One punishingly hot July afternoon, long before I got pregnant, a friend and I were walking down the boardwalk by the beach in New Jersey. A family with two children approached from the opposite direction. The kids were whooping with joy and running this way and that as the mother called out to them, “Straight line! Steady pace!” She looked like a pack mule with bags hanging off all her appendages, a stroller before her.
“That looks so hard,” my friend said. I was carrying my own bag; I had a towel thrown over my shoulder. There was a blister working into the bottom of my foot, drops of sweat on my upper lip, and a singing in my bladder that would need to be addressed shortly. These few things seemed all I could handle in that moment. What this woman was doing didn’t look hard; it looked impossible.
When I was five months pregnant, I met a mother who told me that the big secret of parenthood was that the moment one has children one becomes a super hero. “Bam!” she said, dead serious. “Just like that.”

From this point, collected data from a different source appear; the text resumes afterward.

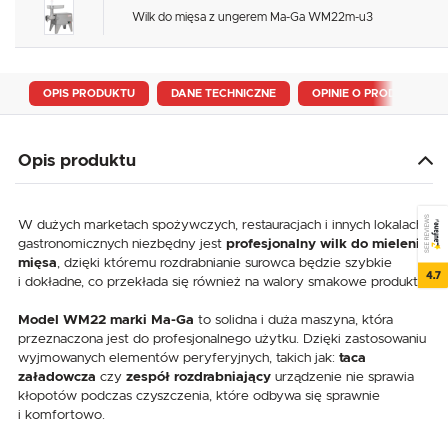
Wilk do mięsa z ungerem Ma-Ga WM22m-u3
OPIS PRODUKTU
DANE TECHNICZNE
OPINIE O PRODUKCIE
Opis produktu
SEE REVIEWS
W dużych marketach spożywczych, restauracjach i innych lokalach
gastronomicznych niezbędny jest
profesjonalny wilk do mielenia
mięsa
, dzięki któremu rozdrabnianie surowca będzie szybkie
4.7
i dokładne, co przekłada się również na walory smakowe produktu.
Model WM22 marki Ma-Ga
to solidna i duża maszyna, która
przeznaczona jest do profesjonalnego użytku. Dzięki zastosowaniu
wyjmowanych elementów peryferyjnych, takich jak:
taca
załadowcza
czy
zespół rozdrabniający
urządzenie nie sprawia
kłopotów podczas czyszczenia, które odbywa się sprawnie
i komfortowo.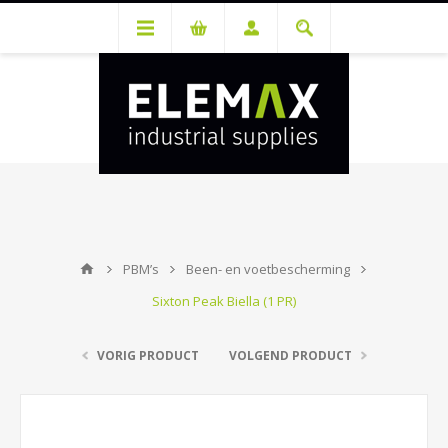
Je hebt een account nodig om prijzen te bekijken en bestellingen te
kunnen plaatsen. Maak gratis je account aan.
PBM’s
Been- en voetbescherming
Sixton Peak Biella (1 PR)
VORIG PRODUCT
VOLGEND PRODUCT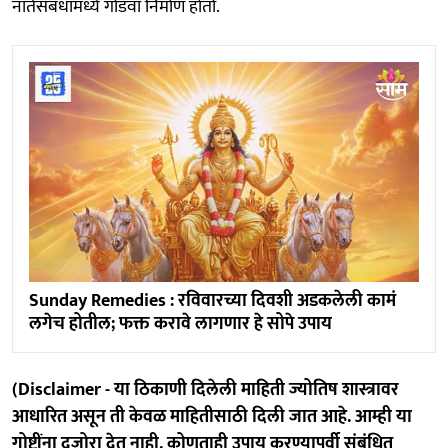
नातेसंबंधांमध्ये गोडवा निर्माण होतो.
Sunday Remedies : रविवारच्या दिवशी अडकलेली कामं
लगेच होतील; फक्त करावे लागणार हे सोपे उपाय
(Disclaimer - या ठिकाणी दिलेली माहिती ज्योतिष शास्त्रावर
आधारित असून ती केवळ माहितीसाठी दिली जात आहे. आम्ही या
गोष्टींना दुजोरा देत नाही. कोणताही उपाय करण्यापूर्वी संबंधित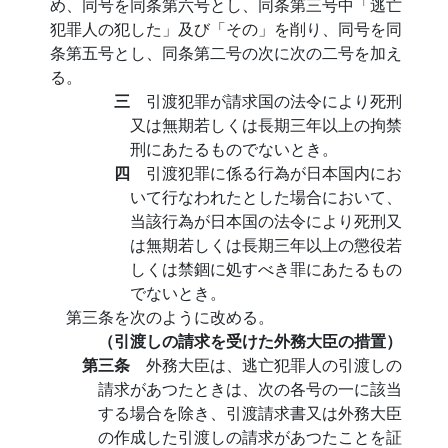
め、同号を同条第六号とし、同条第三号中「逃亡
犯罪人の犯した」及び「その」を削り、同号を同
条第五号とし、同条第二号の次に次の二号を加え
る。
三
引渡犯罪が請求国の法令により死刑
又は無期若しくは長期三年以上の拘禁
刑にあたるものでないとき。
四
引渡犯罪に係る行為が日本国内にお
いて行なわれたとした場合において、
当該行為が日本国の法令により死刑又
は無期若しくは長期三年以上の懲役若
しくは禁錮に処すべき罪にあたるもの
でないとき。
第三条を次のように改める。
（引渡しの請求を受けた外務大臣の措置）
第三条
外務大臣は、逃亡犯罪人の引渡しの
請求があつたときは、次の各号の一に該当
する場合を除き、引渡請求書又は外務大臣
の作成した引渡しの請求があつたことを証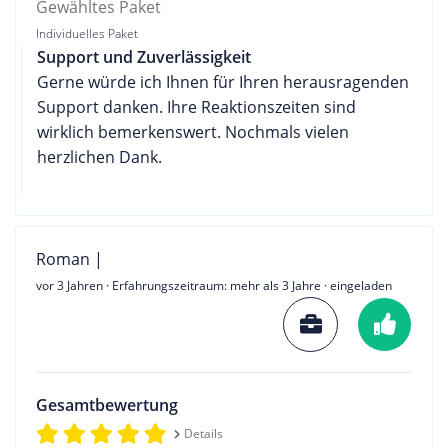
Gewähltes Paket
Individuelles Paket
Support und Zuverlässigkeit
Gerne würde ich Ihnen für Ihren herausragenden
Support danken. Ihre Reaktionszeiten sind
wirklich bemerkenswert. Nochmals vielen
herzlichen Dank.
Roman |
vor 3 Jahren
· Erfahrungszeitraum: mehr als 3 Jahre · eingeladen
Gesamtbewertung
Details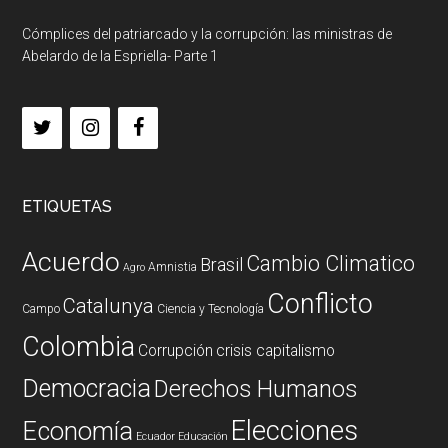
Cómplices del patriarcado y la corrupción: las ministras de
Abelardo de la Espriella- Parte 1
ETIQUETAS
Acuerdo
Cambio Climatico
Brasil
Amnistia
Agro
Conflicto
Catalunya
Campo
Ciencia y Tecnología
Colombia
Corrupción
crisis capitalismo
Democracia
Derechos Humanos
Elecciones
Economía
Ecuador
Educación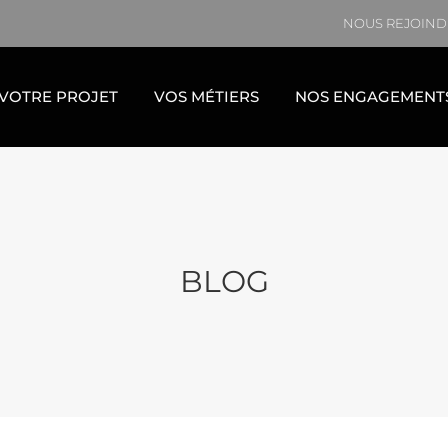
NOUS REJOIND
VOTRE PROJET
VOS MÉTIERS
NOS ENGAGEMENT
BLOG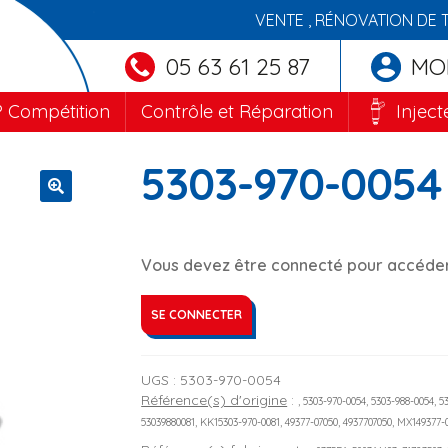
VENTE , RÉNOVATION DE 
05 63 61 25 87
MO
 Compétition
Contrôle et Réparation
Inject
5303-970-0054
🔍
Vous devez être connecté pour accéder 
SE CONNECTER
UGS :
5303-970-0054
Référence(s) d'origine
:
, 5303-970-0054, 5303-988-0054, 
53039880081, KK15303-970-0081, 49377-07050, 4937707050, MX149377-0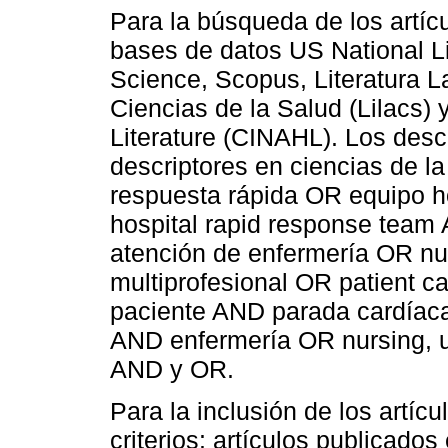
Para la búsqueda de los artícu
bases de datos US National L
Science, Scopus, Literatura L
Ciencias de la Salud (Lilacs) 
Literature (CINAHL). Los descr
descriptores en ciencias de l
respuesta rápida OR equipo h
hospital rapid response team
atención de enfermería OR nu
multiprofesional OR patient c
paciente AND parada cardíaca
AND enfermería OR nursing, u
AND y OR.
Para la inclusión de los artíc
criterios: artículos publicados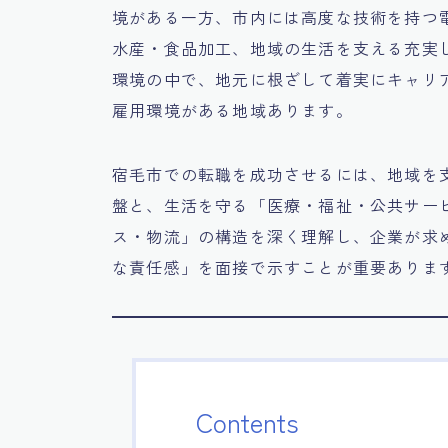
境がある一方、市内には高度な技術を持つ
水産・食品加工、地域の生活を支える充実
環境の中で、地元に根ざして着実にキャリ
雇用環境がある地域あります。
宿毛市での転職を成功させるには、地域を
盤と、生活を守る「医療・福祉・公共サー
ス・物流」の構造を深く理解し、企業が求
な責任感」を面接で示すことが重要ありま
Contents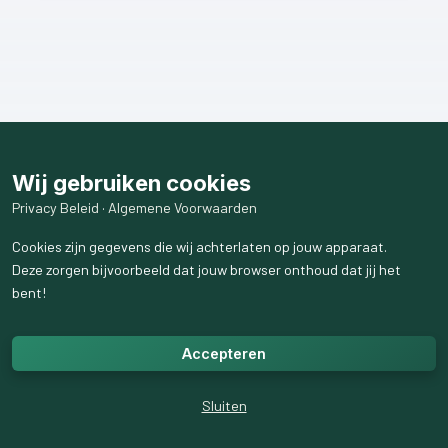
Wij gebruiken cookies
Privacy Beleid
·
Algemene Voorwaarden
Cookies zijn gegevens die wij achterlaten op jouw apparaat.
Deze zorgen bijvoorbeeld dat jouw browser onthoud dat jij het
bent!
Accepteren
Sluiten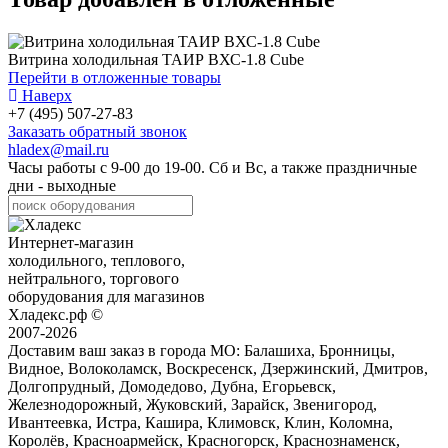
Витрина холодильная ТАИР ВХС-1.8 Cube
Перейти в отложенные товары
Наверх
+7 (495) 507-27-83
Заказать обратный звонок
hladex@mail.ru
Часы работы с
9-00
до
19-00
. Сб и Вс, а также праздничные
дни - выходные
Интернет-магазин
холодильного, теплового,
нейтрального, торгового
оборудования для магазинов
Хладекс.рф ©
2007-2026
Доставим ваш заказ в города МО:
Балашиха, Бронницы,
Видное, Волоколамск, Воскресенск, Дзержинский, Дмитров,
Долгопрудный, Домодедово, Дубна, Егорьевск,
Железнодорожный, Жуковский, Зарайск, Звенигород,
Ивантеевка, Истра, Кашира, Климовск, Клин, Коломна,
Королёв, Красноармейск, Красногорск, Краснознаменск,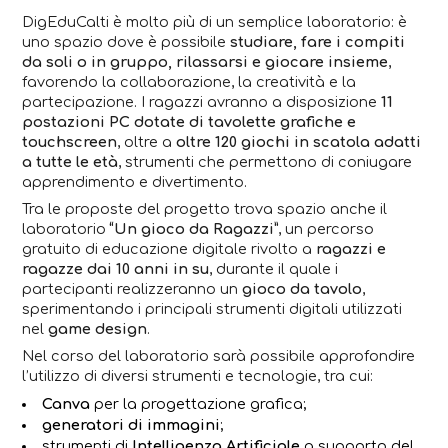
DigEduCalti è molto più di un semplice laboratorio: è
uno spazio dove è possibile
studiare, fare i compiti
da soli o in gruppo, rilassarsi e giocare insieme
,
favorendo la collaborazione, la creatività e la
partecipazione. I ragazzi avranno a disposizione
11
postazioni PC dotate di tavolette grafiche e
touchscreen
, oltre a
oltre 120 giochi in scatola adatti
a tutte le età
, strumenti che permettono di coniugare
apprendimento e divertimento.
Tra le proposte del progetto trova spazio anche il
laboratorio
“Un gioco da Ragazzi”
, un percorso
gratuito di educazione digitale rivolto a
ragazzi e
ragazze dai 10 anni in su
, durante il quale i
partecipanti realizzeranno un
gioco da tavolo
,
sperimentando i principali strumenti digitali utilizzati
nel
game design
.
Nel corso del laboratorio sarà possibile approfondire
l’utilizzo di diversi strumenti e tecnologie, tra cui:
Canva
per la progettazione grafica;
generatori di immagini
;
strumenti di
Intelligenza Artificiale
a supporto del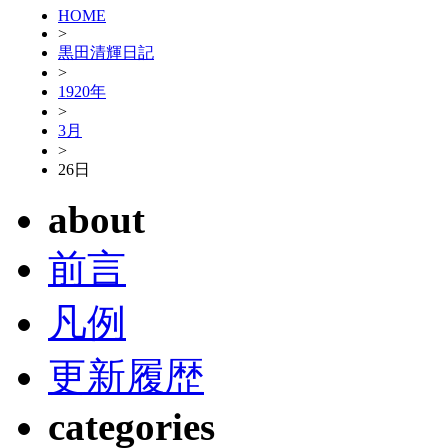
HOME
>
黒田清輝日記
>
1920年
>
3月
>
26日
about
前言
凡例
更新履歴
categories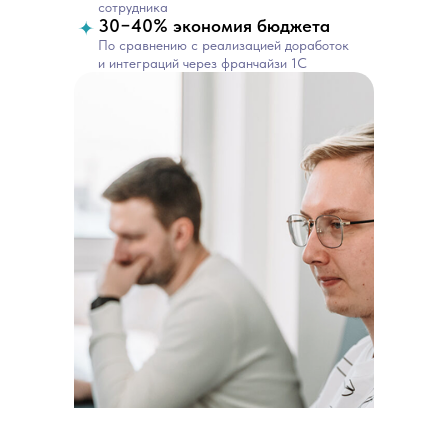
сотрудника
30−40% экономия бюджета
По сравнению с реализацией доработок
и интеграций через франчайзи 1С
Отзывы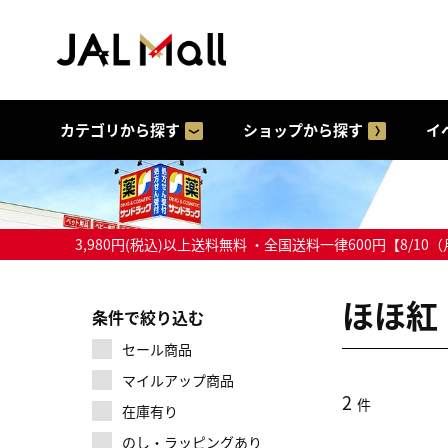
カテゴリから探す
ショップから探す
イ
3,980円(税込)以上送料無料 ・全国送料一律600円【
ほほ紅
条件で絞り込む
セール商品
マイルアップ商品
2
件
在庫有り
のし・ラッピングあり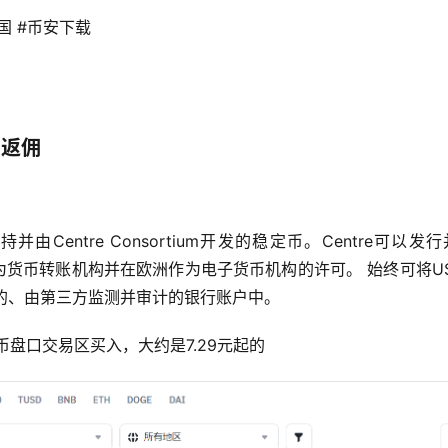
国 #币安下载 
）
%返佣
并由Centre Consortium开发的稳定币。Centre可以发
为货币转账机构并在欧洲作为电子货币机构的许可。 始终可将U
的、由第三方监测并审计的银行账户中。 
币盘口交易区买入，大约是7.29元起的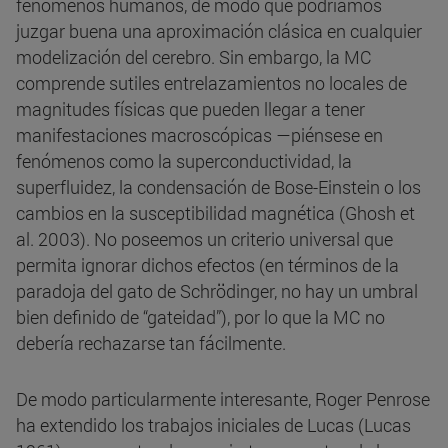
fenómenos humanos, de modo que podríamos
juzgar buena una aproximación clásica en cualquier
modelización del cerebro. Sin embargo, la MC
comprende sutiles entrelazamientos no locales de
magnitudes físicas que pueden llegar a tener
manifestaciones macroscópicas —piénsese en
fenómenos como la superconductividad, la
superfluidez, la condensación de Bose-Einstein o los
cambios en la susceptibilidad magnética (Ghosh et
al. 2003). No poseemos un criterio universal que
permita ignorar dichos efectos (en términos de la
paradoja del gato de Schrödinger, no hay un umbral
bien definido de “gateidad”), por lo que la MC no
debería rechazarse tan fácilmente.
De modo particularmente interesante, Roger Penrose
ha extendido los trabajos iniciales de Lucas (Lucas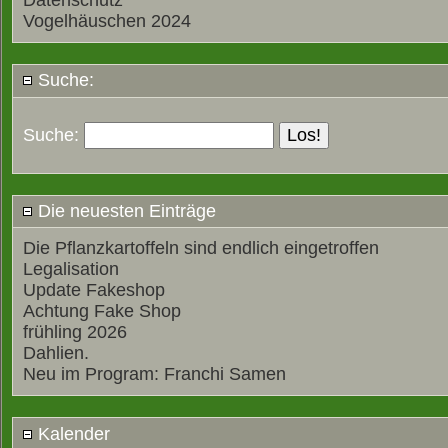
Datenschutz
Vogelhäuschen 2024
Suche:
Suche:
Die neuesten Einträge
Die Pflanzkartoffeln sind endlich eingetroffen
Legalisation
Update Fakeshop
Achtung Fake Shop
frühling 2026
Dahlien.
Neu im Program: Franchi Samen
Kalender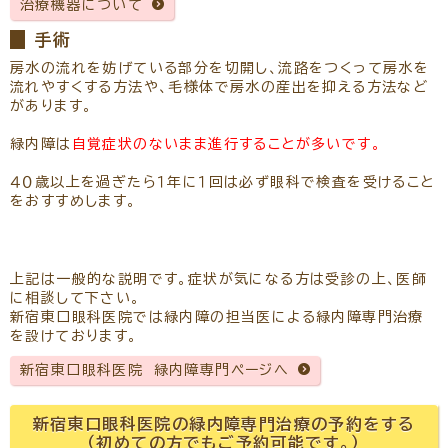
治療機器について
手術
房水の流れを妨げている部分を切開し、流路をつくって房水を
流れやすくする方法や、毛様体で房水の産出を抑える方法など
があります。
緑内障は
自覚症状のないまま進行することが多いです。
４０歳以上を過ぎたら１年に１回は必ず眼科で検査を受けること
をおすすめします。
上記は一般的な説明です。症状が気になる方は受診の上、医師
に相談して下さい。
新宿東口眼科医院では緑内障の担当医による緑内障専門治療
を設けております。
新宿東口眼科医院 緑内障専門ページへ
新宿東口眼科医院の緑内障専門治療の予約をする
（初めての方でもご予約可能です。）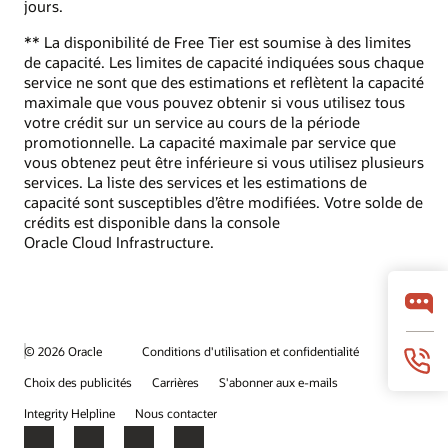
jours.
** La disponibilité de Free Tier est soumise à des limites
de capacité. Les limites de capacité indiquées sous chaque
service ne sont que des estimations et reflètent la capacité
maximale que vous pouvez obtenir si vous utilisez tous
votre crédit sur un service au cours de la période
promotionnelle. La capacité maximale par service que
vous obtenez peut être inférieure si vous utilisez plusieurs
services. La liste des services et les estimations de
capacité sont susceptibles d’être modifiées. Votre solde de
crédits est disponible dans la console
Oracle Cloud Infrastructure.
© 2026 Oracle
Conditions d'utilisation et confidentialité
Choix des publicités
Carrières
S'abonner aux e-mails
Integrity Helpline
Nous contacter
Facebook
X
LinkedIn
YouTube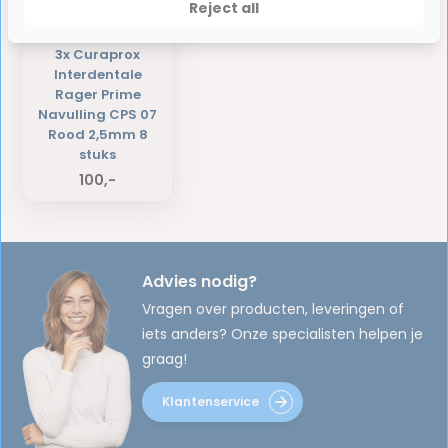
Reject all
3x Curaprox
Interdentale
Rager Prime
Navulling CPS 07
Rood 2,5mm 8
stuks
100,-
Advies nodig?
Vragen over producten, leveringen of
iets anders? Onze specialisten helpen je
graag!
Klantenservice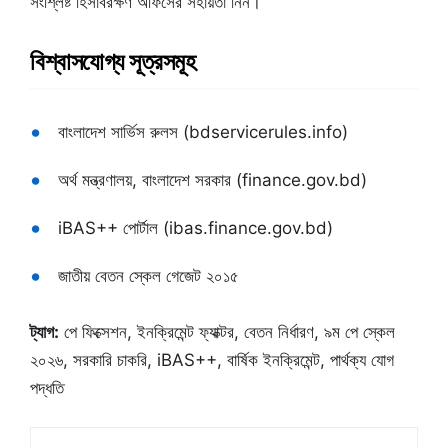
সংশ্লিষ্ট হিসাবরক্ষণ অফিসের সহায়তা নিন।
বিশ্বাসযোগ্য সূত্রসমূহ
বাংলাদেশ সার্ভিস রুলস (bdservicerules.info)
অর্থ মন্ত্রণালয়, বাংলাদেশ সরকার (finance.gov.bd)
iBAS++ পোর্টাল (ibas.finance.gov.bd)
জাতীয় বেতন স্কেল গেজেট ২০১৫
ট্যাগ:
পে ফিক্সেশন, ইনক্রিমেন্ট ফ্যাক্টর, বেতন নির্ধারণ, ৯ম পে স্কেল
২০২৬, সরকারি চাকরি, iBAS++, বার্ষিক ইনক্রিমেন্ট, পার্থক্য যোগ
পদ্ধতি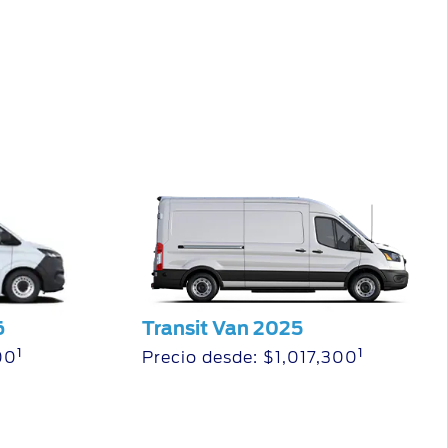
6
Transit Van 2025
1
1
00
Precio desde: $1,017,300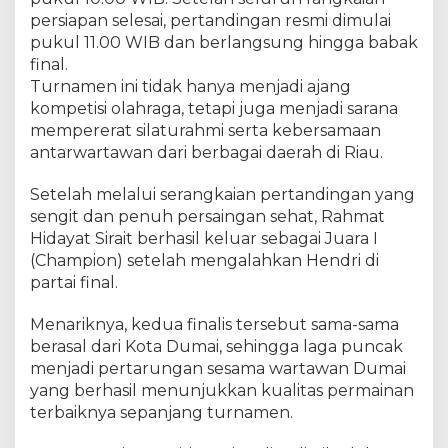
u
persiapan selesai, pertandingan resmi dimulai
-
R
pukul 11.00 WIB dan berlangsung hingga babak
i
final.
a
Turnamen ini tidak hanya menjadi ajang
u
kompetisi olahraga, tetapi juga menjadi sarana
2
mempererat silaturahmi serta kebersamaan
0
antarwartawan dari berbagai daerah di Riau.
2
6
Setelah melalui serangkaian pertandingan yang
B
sengit dan penuh persaingan sehat, Rahmat
e
Hidayat Sirait berhasil keluar sebagai Juara I
r
(Champion) setelah mengalahkan Hendri di
l
a
partai final.
n
g
Menariknya, kedua finalis tersebut sama-sama
s
berasal dari Kota Dumai, sehingga laga puncak
u
menjadi pertarungan sesama wartawan Dumai
n
yang berhasil menunjukkan kualitas permainan
g
terbaiknya sepanjang turnamen.
M
e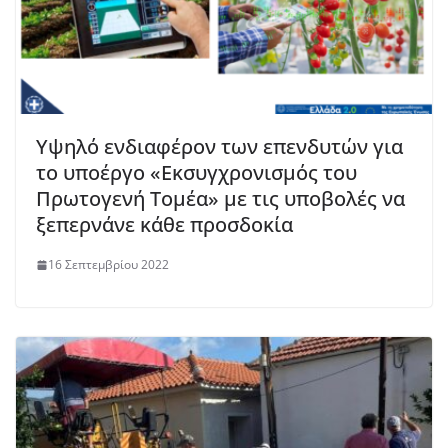
Υψηλό ενδιαφέρον των επενδυτών για
το υποέργο «Εκσυγχρονισμός του
Πρωτογενή Τομέα» με τις υποβολές να
ξεπερνάνε κάθε προσδοκία
16 Σεπτεμβρίου 2022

I’d laughed at the time, but now, a mother myself, I see that she was right. Part of the reason we are able to meet these challenges is bundled up in that shocking love we feel — we are able to do things we never thought we could because we want to make life comfortable for our children. But we are also able to do them because we get stronger as our children grow. When Arlo was born, he was 7.15 pounds. I have picked him up dozens of times a day, every day, since then, and now at nearly 24 pounds I still lift him. I got faster as he learned to walk and then run, and more lithe as he has learned to throw and kick and grab. Being a mom is its own training.
I also realize now that the feeling I had after giving birth was more than astonishment, it was one of power and of strength, it was the same feeling I get when I wrestle the gate open, lift Arlo down from the jungle gym, hold him over the bathroom sink so he can wash his hands while not crushing his legs with my body nor allowing him to get ahold of the toothbrush holder, the toothpaste, our face wash. I will continue to nourish Arlo with the stuff of myself until he is 18 years old, longer if he needs it, and I will be stronger for it.
There is also a flip side to the continuing bodily assault — the incredible physical sweetness: for me it’s the softness of the bottom of Arlo’s feet, the spring of his doughy thighs, the warm swell of his stomach, his downy head, the back of his neck. It’s his breath like butterfly wings on my shoulder when I rock him to sleep. It’s his hugs — he rests his head on my shoulder, relaxing into me, cupping my biceps with his palms. It’s his kisses — his wet mouth open against my cheek. “MMMaa,” he says, leaning back and smiling, knowing he has done something good.